The federal government has dedicated billions of dollars in funding to the manufacturing and distribution of vaccines. Walpole said he believes “there’s more than enough [business] to go around for the carriers.”
“We are planning to commence distribution of vaccines as they become available, in the back half of December and certainly into the first quarter next year,” he said during a briefing Thursday.
Delta also has cooler facilities at other hubs and locations around the world that can handle pharmaceutical shipments.
While the airline doesn’t operate a fleet of cargo freighters, it can use belly cargo space on its passenger flights and operates cargo-only charter flights.
The airline handled vaccine trial shipments on international and domestic flights “with zero issues,” Walpole said, and has set up a “vaccine control tower” operation.

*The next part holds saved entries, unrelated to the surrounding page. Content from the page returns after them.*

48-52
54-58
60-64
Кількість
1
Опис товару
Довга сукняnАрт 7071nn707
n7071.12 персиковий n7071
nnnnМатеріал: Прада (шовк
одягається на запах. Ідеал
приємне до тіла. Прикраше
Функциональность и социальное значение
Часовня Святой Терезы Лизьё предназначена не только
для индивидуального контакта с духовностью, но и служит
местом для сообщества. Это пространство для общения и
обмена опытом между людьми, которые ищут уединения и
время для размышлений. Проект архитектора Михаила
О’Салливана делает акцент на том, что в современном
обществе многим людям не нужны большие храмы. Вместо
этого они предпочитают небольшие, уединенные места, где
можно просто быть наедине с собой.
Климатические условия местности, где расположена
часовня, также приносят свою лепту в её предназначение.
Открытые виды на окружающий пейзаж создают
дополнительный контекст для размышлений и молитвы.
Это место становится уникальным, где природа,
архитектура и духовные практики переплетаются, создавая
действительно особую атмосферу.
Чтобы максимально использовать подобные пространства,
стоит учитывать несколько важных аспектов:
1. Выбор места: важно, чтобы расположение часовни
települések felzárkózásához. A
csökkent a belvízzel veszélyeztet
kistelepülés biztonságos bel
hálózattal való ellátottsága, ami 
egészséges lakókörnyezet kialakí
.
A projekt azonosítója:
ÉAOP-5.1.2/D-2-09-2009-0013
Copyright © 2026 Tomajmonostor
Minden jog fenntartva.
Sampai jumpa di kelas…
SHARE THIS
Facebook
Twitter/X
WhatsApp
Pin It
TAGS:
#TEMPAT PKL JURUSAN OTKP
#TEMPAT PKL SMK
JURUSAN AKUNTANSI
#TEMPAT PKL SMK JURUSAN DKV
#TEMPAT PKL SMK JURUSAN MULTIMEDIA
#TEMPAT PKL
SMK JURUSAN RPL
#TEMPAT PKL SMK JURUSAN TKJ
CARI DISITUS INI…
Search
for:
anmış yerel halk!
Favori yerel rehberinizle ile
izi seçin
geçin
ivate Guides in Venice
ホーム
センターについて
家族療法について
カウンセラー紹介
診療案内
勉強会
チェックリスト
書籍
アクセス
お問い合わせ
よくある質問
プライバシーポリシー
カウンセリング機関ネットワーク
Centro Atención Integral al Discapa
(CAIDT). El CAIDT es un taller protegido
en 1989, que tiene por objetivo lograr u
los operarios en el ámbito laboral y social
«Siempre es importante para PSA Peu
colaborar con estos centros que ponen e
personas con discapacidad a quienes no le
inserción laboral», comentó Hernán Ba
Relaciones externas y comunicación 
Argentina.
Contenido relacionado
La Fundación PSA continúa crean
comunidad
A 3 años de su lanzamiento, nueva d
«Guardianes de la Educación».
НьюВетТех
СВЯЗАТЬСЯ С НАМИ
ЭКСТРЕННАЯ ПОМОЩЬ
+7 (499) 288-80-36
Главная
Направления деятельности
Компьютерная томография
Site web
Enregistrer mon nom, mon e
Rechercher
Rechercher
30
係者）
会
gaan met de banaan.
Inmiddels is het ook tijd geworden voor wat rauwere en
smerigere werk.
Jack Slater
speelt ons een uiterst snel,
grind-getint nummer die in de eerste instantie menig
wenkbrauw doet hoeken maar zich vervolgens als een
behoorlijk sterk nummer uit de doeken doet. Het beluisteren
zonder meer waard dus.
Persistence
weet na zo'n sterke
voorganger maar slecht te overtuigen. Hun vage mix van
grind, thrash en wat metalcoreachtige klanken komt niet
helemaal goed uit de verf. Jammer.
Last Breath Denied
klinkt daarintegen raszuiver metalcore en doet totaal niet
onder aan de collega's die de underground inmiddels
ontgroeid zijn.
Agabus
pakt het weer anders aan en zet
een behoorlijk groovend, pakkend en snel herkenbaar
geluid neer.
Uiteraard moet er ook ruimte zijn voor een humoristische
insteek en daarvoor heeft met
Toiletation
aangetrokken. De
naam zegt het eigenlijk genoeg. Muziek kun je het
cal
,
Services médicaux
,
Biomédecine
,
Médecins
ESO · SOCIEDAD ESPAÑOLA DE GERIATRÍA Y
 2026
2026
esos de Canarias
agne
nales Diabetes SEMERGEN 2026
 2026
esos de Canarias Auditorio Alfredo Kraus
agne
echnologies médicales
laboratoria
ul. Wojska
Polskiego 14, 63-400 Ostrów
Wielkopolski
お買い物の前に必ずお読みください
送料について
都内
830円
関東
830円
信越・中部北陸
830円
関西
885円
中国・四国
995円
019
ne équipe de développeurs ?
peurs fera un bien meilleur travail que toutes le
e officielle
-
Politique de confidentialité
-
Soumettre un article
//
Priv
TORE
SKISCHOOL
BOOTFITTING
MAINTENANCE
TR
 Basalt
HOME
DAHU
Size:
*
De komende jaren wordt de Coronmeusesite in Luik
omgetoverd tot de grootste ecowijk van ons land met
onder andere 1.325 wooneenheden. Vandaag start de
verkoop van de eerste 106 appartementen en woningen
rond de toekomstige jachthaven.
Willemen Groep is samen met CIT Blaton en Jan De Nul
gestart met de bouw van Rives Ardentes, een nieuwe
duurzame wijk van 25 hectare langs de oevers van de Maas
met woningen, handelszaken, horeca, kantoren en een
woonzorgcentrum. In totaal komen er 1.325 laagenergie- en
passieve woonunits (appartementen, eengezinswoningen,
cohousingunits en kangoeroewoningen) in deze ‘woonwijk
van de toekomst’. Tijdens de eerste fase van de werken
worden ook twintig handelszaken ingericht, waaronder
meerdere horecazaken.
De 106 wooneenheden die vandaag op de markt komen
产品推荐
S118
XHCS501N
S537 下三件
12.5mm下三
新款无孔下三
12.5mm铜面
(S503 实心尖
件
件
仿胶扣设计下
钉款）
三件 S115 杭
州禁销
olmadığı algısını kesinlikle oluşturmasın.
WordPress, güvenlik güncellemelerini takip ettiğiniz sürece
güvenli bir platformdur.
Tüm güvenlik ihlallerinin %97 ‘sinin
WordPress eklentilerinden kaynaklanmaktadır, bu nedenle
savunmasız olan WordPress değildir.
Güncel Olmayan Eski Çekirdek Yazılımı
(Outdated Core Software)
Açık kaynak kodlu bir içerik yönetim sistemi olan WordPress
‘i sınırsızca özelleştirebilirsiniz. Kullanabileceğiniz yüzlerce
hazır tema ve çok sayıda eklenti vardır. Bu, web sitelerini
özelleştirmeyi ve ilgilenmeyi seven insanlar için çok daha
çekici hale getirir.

Other carriers have gotten an early start in the market. United Airlines handled the first mass air shipment of Pfizer’s COVID-19 vaccines last week, The Wall Street Journal reported.
Sandy Springs-based UPS also expects to play a major role in shipping vaccines and has expanded freezer farms at its facilities.
Delta is still in discussions with vaccine manufacturers, Walpole said. Airlines could be paid for vaccine shipments by freight forwarders or by the manufacturers themselves, he said, adding that any final agreements with manufacturers would be struck as vaccines become available.
Federal officials said distribution of vaccines can begin within 24 hours of approval by the Food and Drug Administration. The FDA’s vaccine advisory committee is scheduled to review the Pfizer vaccine Dec. 10 and the Moderna vaccine Dec. 17.
Vaccine distribution could come at one of the busiest times for the shipping industry and airlines — the holiday season.
Walpole said planning for vaccine distribution “is heavily underway” and he believes the risk of disruptions is low.
Delta parked hundreds of planes earlier this year amid the coronavirus pandemic. But, “for sure we can return some of the fleet that we have grounded right now,” for vaccine distribution, Walpole said.
The Federal Aviation Administration is working with airlines, airports and manufacturers on one of the biggest challenges: safely transporting large amounts of dry ice to keep vaccines cold. Dry ice is regulated on aircraft because of the hazards to crews and passengers from the emission of carbon dioxide gas.
Special approvals to transport vaccines on its largest aircraft would mean Delta could fly with twice as much as normally allowed and up to six times more when carrying the Pfizer vaccine, Walpole said.
Vaccines must be kept cold when they are unloaded from the plane and throughout handling. “That’s been a challenge for everyone,” Walpole said.